I don’t want to be all doom and gloom — it’s just one game, and it’s just the first game. Wrinkles will get ironed and kinks will get straightened.
The Young and the Rest-less.
Freshmen accounted for exactly zero minutes last year for Tennessee. ZERO MINUTES.
New year, new team, who dis?
Freshman guard Josiah James started and played 24 minutes, while Oliver Nkamhoua (OH-liv-ee-AY / KAHM-wuh) and Davonte Gaines combined for 25 minutes against the Bulldogs.
Before the season, I would have guessed that Gaines was heading directly for a red-shirt year based simply on his long and (very) lanky frame. But Gaines had one of the more impressive performances against UNC Asheville for any player, regardless of class.
He went 4-7 from the field, hit his only 3-point attempt and added three rebounds (two offensive) an assist, a steal, zero turnovers and just one foul in just 10 minutes of action. There was no fear in the rise-up of his jumper, and he hit John Fulkerson with a pretty pass that led to an easy two points.
Nkamhoua was noticeably good, too. He tied for second on the team with seven rebounds and showed finesse and touch around the rim. The roof isn’t the ceiling for this young man. He’s talented.
James, a five-star recruit and McDonald’s All-American, had probably the worst debut of the three freshmen. He looked like maybe he was trying to do too much and overall just didn’t look very settled. That’s understandable for a freshman playing his first official game in college. He had just two points on 1-5 shooting and had seven combined fouls/ turnovers.
On the plus-side, he had six rebounds, two assists, one block and maybe most importantly, looked capable of manning the point guard position. He can bring the ball up and handle it against pressure. This sort of stat line will probably be more common than not for James early in his tenure. It’s going to take time for his scoring to catch up to the rest of his game, but he’s able to leave his mark in other ways.
The lineups are going to change as the season goes on, and Rick Barnes will hone in on what he likes and what he doesn’t. So these early-season minutes for the young’uns might get trimmed down — but not by much.

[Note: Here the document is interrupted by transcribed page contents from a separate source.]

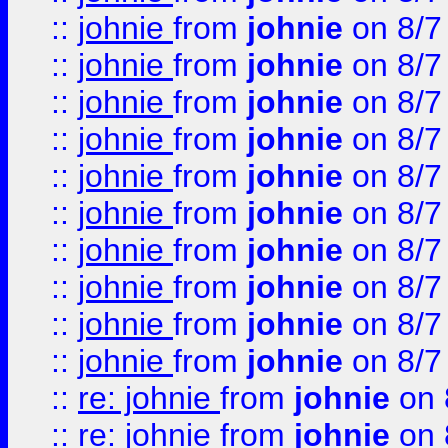
::
johnie
from
johnie
on 8/7
::
johnie
from
johnie
on 8/7
::
johnie
from
johnie
on 8/7
::
johnie
from
johnie
on 8/7
::
johnie
from
johnie
on 8/7
::
johnie
from
johnie
on 8/7
::
johnie
from
johnie
on 8/7
::
johnie
from
johnie
on 8/7
::
johnie
from
johnie
on 8/7
::
johnie
from
johnie
on 8/7
::
re: johnie
from
johnie
on 
::
re: johnie
from
johnie
on 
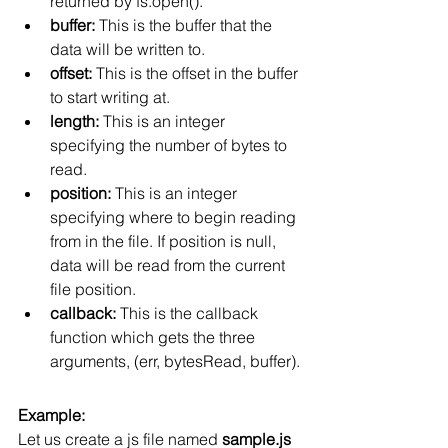
returned by fs.open().
buffer:
 This is the buffer that the 
data will be written to.
offset:
 This is the offset in the buffer 
to start writing at.
length:
 This is an integer 
specifying the number of bytes to 
read.
position:
 This is an integer 
specifying where to begin reading 
from in the file. If position is null, 
data will be read from the current 
file position.
callback:
 This is the callback 
function which gets the three 
arguments, (err, bytesRead, buffer).
Example:
Let us create a js file named 
sample.js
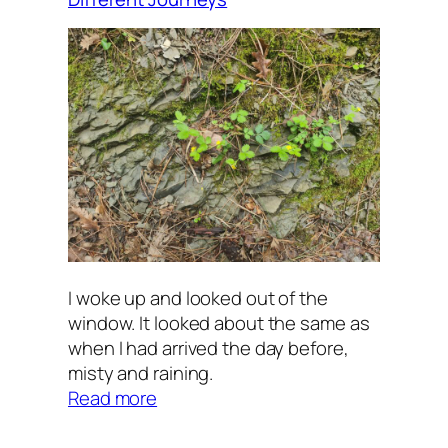
I woke up and looked out of the
window. It looked about the same as
when I had arrived the day before,
misty and raining.
:
Read more
Different
Journeys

I don’t much care for surprises. It’s hard to be ready for surprises. That’s, like, the whole deal with them. You don’t see them coming, so you’re unprepared. And unprepared usually = bad.
But Yves Pons scoring 15 points on 6-8 shooting and hitting one of the two 3-pointers he attempted definitely falls into the “good surprise,” category. Terry already covered Pons and his first real game at a new position.
But, two quick (uhh, quick-ish) points: 1) Pons scored in double digits all of one time last year, and it kinda seems like any offense you get from him, albeit regular or irregular, will be happily accepted but not really expected.
2) That juice on offense was fantastic — 15 points on eight shots is about as efficient it gets — but his defensive performance looked like that of a guy who can really change a game and alter an opposing offense’s plan of attack.
Last night, Pons reminded me of former Vol Armani Moore. Moore was listed at 6-foot-5, but he was an explosive leaper and able to play taller than his listed height. Moore wasn’t especially gifted offensively, but he led the team in minutes played mostly because he was a shot-blocking menace (Just for the record, he was a good rebounder, too).
Armani Moore: ruthless. pic.twitter.com/FF9i8vWZNS— FOX Sports Knoxville (@FOXSportsKnox) January 9, 2016
Similar to Pons, Moore lacked the offensive skills for a guard and was a little... short... in the height department for a traditional post player. But his ability to block and alter shots, especially coming from the weak side like he did in the clip above, helped Moore carve out an integral role with the team. If Pons could replicate Moore’s shot-blocking numbers for the duration of the season, it would help neutralize the Vols’ lack of a true center.